In the last post I described how I structure my interactive diagrams and gave some examples. In this post I'll describe what I'd like to do for future diagrams.

Flow diagram: controls → input → algorithm → output → visualization

When I started writing interactive diagrams I used d3.js, which is a great visualization toolkit. At the time I thought data visualization was the hardest part of what I was doing, and I needed a library for that. Since then, I've seen other libraries — React, Riot, Ember, Mithril, Intercooler, Marko, Vue, Aurelia, Ractive, Rax, Svelte, MobX, Moon, Dio, Etch, Hyperapp, S/Surplus, Preact, Polymer, lit-html, Elm, and many more — that have given me different ways to look at the problem. I've realized that the visualization isn't the hardest part of what I'm trying to do. There are two two big problems I want a library to help me with:

  • How do I update the visualization?
  • Which algorithms do I need to run again?
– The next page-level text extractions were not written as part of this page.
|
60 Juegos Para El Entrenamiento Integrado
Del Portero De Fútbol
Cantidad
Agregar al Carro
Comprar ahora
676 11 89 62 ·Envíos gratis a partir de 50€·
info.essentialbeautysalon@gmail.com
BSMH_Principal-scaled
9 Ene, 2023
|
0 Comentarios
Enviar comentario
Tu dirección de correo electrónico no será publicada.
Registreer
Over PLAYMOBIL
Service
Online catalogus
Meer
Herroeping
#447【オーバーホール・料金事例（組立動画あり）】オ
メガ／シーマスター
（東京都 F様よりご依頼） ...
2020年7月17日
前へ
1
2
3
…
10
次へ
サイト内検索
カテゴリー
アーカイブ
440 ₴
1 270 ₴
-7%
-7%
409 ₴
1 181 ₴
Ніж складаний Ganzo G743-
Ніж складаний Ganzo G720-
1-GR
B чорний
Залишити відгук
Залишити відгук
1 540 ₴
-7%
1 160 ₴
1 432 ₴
For deciding how to update the visualization, there's a spectrum:

  1. The simplest thing is to redraw everything from scratch. I use d3 or jquery to remove all the existing SVG nodes, and create new ones in their place. If I'm using Canvas instead of SVG, it's more likely that I'll redraw everything from scratch.
  2. If I don't want to redraw everything (for performance reasons), I can use d3.js's data joins to help me figure out which parts of the visualization to add, remove, and update. This is great for many data visualization needs, but a bit overkill for most of my projects.
  3. The next simplest thing is to pretend I'm redrawing everything from scratch, but let the system figure out what actually changed, and only update those things. This is the “virtual DOM” approach used in React and other libraries. This approach wasn't available when I first started writing interactive tutorials, and I'm only now catching up.

I've been using approach 2 but will be trying approach 3 for future projects. It's simpler to describe what I want than how I want to get there. Also, since I am writing documents instead of web applications, I prefer to describe the output in document form (html/svg) instead of code form (javascript). However, this is just a preference, and you should follow your own preference.
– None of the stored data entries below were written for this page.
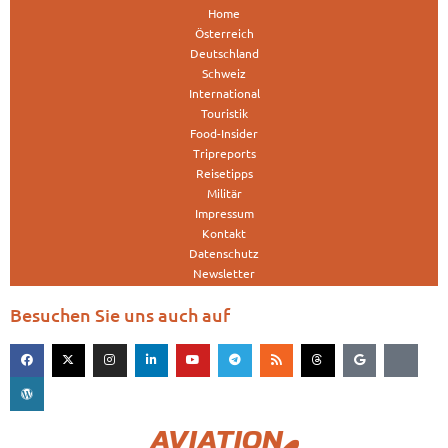
Home
Österreich
Deutschland
Schweiz
International
Touristik
Food-Insider
Tripreports
Reisetipps
Militär
Impressum
Kontakt
Datenschutz
Newsletter
Besuchen Sie uns auch auf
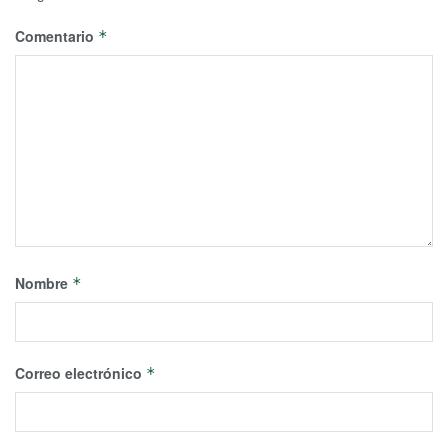
Comentario
*
Nombre
*
Correo electrónico
*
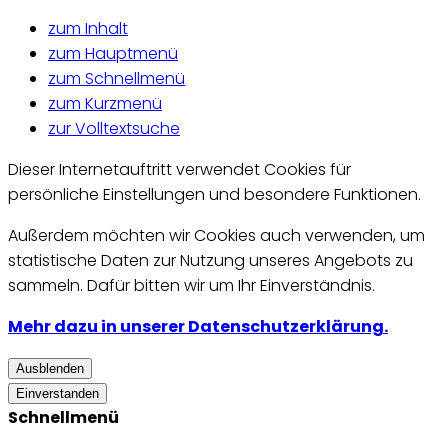
zum Inhalt
zum Hauptmenü
zum Schnellmenü
zum Kurzmenü
zur Volltextsuche
Dieser Internetauftritt verwendet Cookies für
persönliche Einstellungen und besondere Funktionen.
Außerdem möchten wir Cookies auch verwenden, um
statistische Daten zur Nutzung unseres Angebots zu
sammeln. Dafür bitten wir um Ihr Einverständnis.
Mehr dazu in unserer Datenschutzerklärung.
Ausblenden
Einverstanden
Schnellmenü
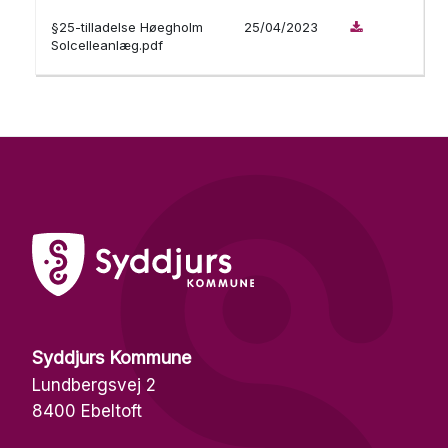
§25-tilladelse Høegholm
25/04/2023
Solcelleanlæg.pdf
For deciding which algorithms to run again, including calculating the visualization, there's also a spectrum:

  1. The simplest thing is to run everything. Easy!
  2. If I don't want to run everything (for performance reasons), I can manually decide what to run based on which input control was changed. This is what I do for most of my projects, but it's error prone. It was especially bad for the hexagon page.
  3. I can have the algorithms mark which inputs they depend on, and then when those inputs change, the algorithms automatically run again. I did this somewhat for the A* page, which re-runs graph search when the graph data changes.
  4. I can ask the system to track the data dependencies: which controls each input depends on, which inputs each algorithm depends on, and which algorithms each visualization depends on. Then it can automatically update the right things when a control is changed.
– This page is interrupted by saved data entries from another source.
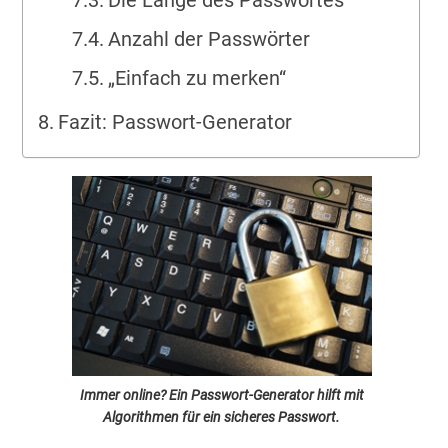
Die Länge des Passwortes
Anzahl der Passwörter
„Einfach zu merken“
Fazit: Passwort-Generator
Immer online? Ein Passwort-Generator hilft mit
Algorithmen für ein sicheres Passwort.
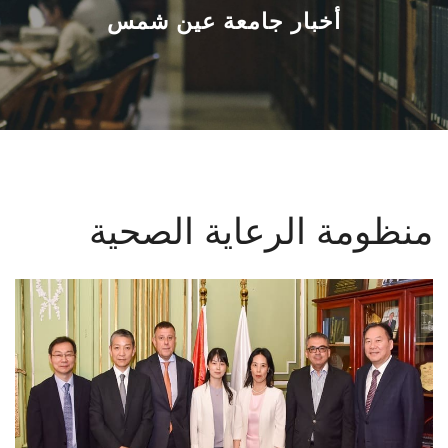
القطاعـات
أخبار جامعة عين شمس
الشئون الأكاديمية
البحث العلمي
الرعاية الصحية
منظومة الرعاية الصحية
المراكز والوحدات
الأنظمة الذكية
الإعلام
تواصل معنا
I've recently experienced approach 4 with ObservableHQ (see my notebooks), which tracks changes between cells and automatically runs algorithms and visualizations that depend on them. It's quite refreshing! I tried Vue for this unfinished page, and it was a great fit for my needs. I've not yet tried Elm, which seems like the coolest approach for dependency tracking and automatic updates.

I've mostly been using approach 2 or 3 but will be trying approach 1 or 4 for future projects. Tracking dependencies manually, even if using the Observer pattern, is error prone. In approach 2 the controls have to know which inputs are affected, the inputs have to know which algorithms are affected, and the algorithms have to know which visualizations are affected. In approach 3 the visualizations have to declare which algorithms they care about, the algorithms have to declare which inputs they care about, and the inputs have to declare which controls they care about. Approach 3 is better than 2, but both mean I'm constructing the dependency chain. I'd rather not have to do that. So my options are either not to worry about it, or to use something that automatically handles dependency tracking.

Every once in a while to I like to pause to examine my work and try to figure out what's time consuming or error prone. I'm hoping switching to a more functional+declarative style will allow me to make interactive tutorials more quickly in the future.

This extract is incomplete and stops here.